Banana Puff Puff is the traditional Nigerian Puff puff with a little twist. It is simply delicious with an inviting banana taste. This is another yummy way to use up over ripe bananas, if you don’t want to make Banana cake, smoothies or Pancakes. Here’s how to prepare it …Enjoy!
This recipe makes about 20+ medium sized Banana Puff Puffs
- 2 over ripe Bananas
- 350g of Plain Flour
- 75g Sugar (caster/castor sugar)
- 1 tablespoonful Dry baking yeast
- A pinch of Nutmeg (optional)
- A pinch of Salt
- Vegetable Oil (for frying)
- About 1& half cups OR 200ml of Lukewarm water (more or less, until you get a dropping but not watery consistency)
- Mash the bananas until into a paste.
- Add the sugar, salt and nutmeg into the mashed banana bowl and mix thoroughly.
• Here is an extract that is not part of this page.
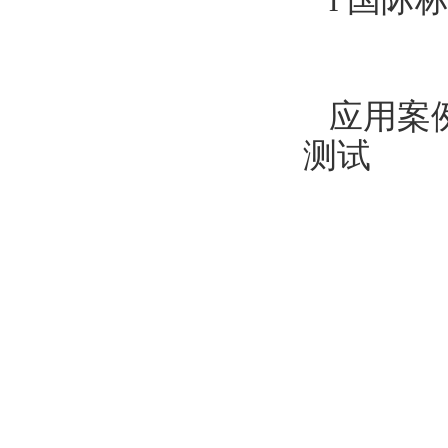
应用案
测试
- Add the flour and the yeast,and mix together. If you are making use of fresh yeast, dissolve the yeast in warm water and add it.
- Gradually, add the lukewarm water and mix thoroughly until there are no lumps, and the batter is smooth and of dropping consistency, but make sure it is not watery.
- Cover the bowl with an aluminium foil and leave the batter to rise for about 45 to 50 minutes.
Tip: To know if the batter is ready for frying, you will notice some air bubbles in it and also that the batter has doubled in size and is thicker and stretchy.
- Heat up the oil in a deep pot until hot; Punch down the batter, scoop onto your palm and drop into the hot oil.
Tip: the oil should be deep enough to cover an egg, so that when you drop the batter into the pot, you won’t get a flat puff puff.
- Fry until brown. Then transfer onto a sieve lined with serviettes and Enjoy!
Serve your Banana Puff Puff with a smoothie, juice or beverage.